Insurers raise pension stakes with detailed private sector alternative

Insurers have responded to the government's White Paper on the planned new pensions saving system by setting out a detailed alternative to be run by the private sector.

Insurers have responded to the government's white paper on the planned new pensions saving system by setting out a detailed alternative to be run by the private sector.

Published in May, the white paper supported the creation of a public body to develop and administer the IT systems at the heart of the scheme.

The Association of British Insurers (ABI) has also questioned whether the public sector could be trusted to run a major IT project given its past failures.

Stephen Haddrill, director general of the ABI, said it would be a brave decision by the government to try to develop its own pensions systems given its track record on IT projects. "As the Department of Work and Pensions' recent axing of a £140m benefits payments system shows, the public sector does not run these things well," he said.

The ABI has spent the three months since the white paper's release developing its Personal Accounts blueprint. It replaces the government's National Pensions Savings Scheme with one that uses a private sector-run clearing house to act as the interface between employers and pension providers.

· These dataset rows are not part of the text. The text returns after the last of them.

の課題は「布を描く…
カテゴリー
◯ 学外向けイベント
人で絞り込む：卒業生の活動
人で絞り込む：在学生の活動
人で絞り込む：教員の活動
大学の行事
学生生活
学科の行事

The association said that establishing a "thin" electronic clearing house had been costed by consultancy Deloitte at between £25m and £50m. Its key functions would be:

  • Setting up accounts
  • Linking individuals to the correct provider
  • Transaction handling from employers and individuals
  • Checking and reconciliation
  • Enabling payments continuity when individuals move jobs
  • Enabling the transfer of Personal Accounts between providers.

Haddrill said the success of the Banks Automated Clearing System proved that the private sector could build centralised systems effectively.

To mitigate set-up risks and control costs, the ABI proposed that initially customers should not be allowed to transfer funds collected in Personal Accounts to other types of pension funds.

"Building the infrastructure to enable [transfers] from the beginning would add avoidable risk to the implementation process," it said. "Against this background, transfers out of Personal Accounts should be introduced only once the system has settled down."

The government is due to reveal its final plans for pensions by the end of the year, but the ABI said it was concerned that, for a working scheme of any sort to be delivered by April 2012, the government must not delay its decision.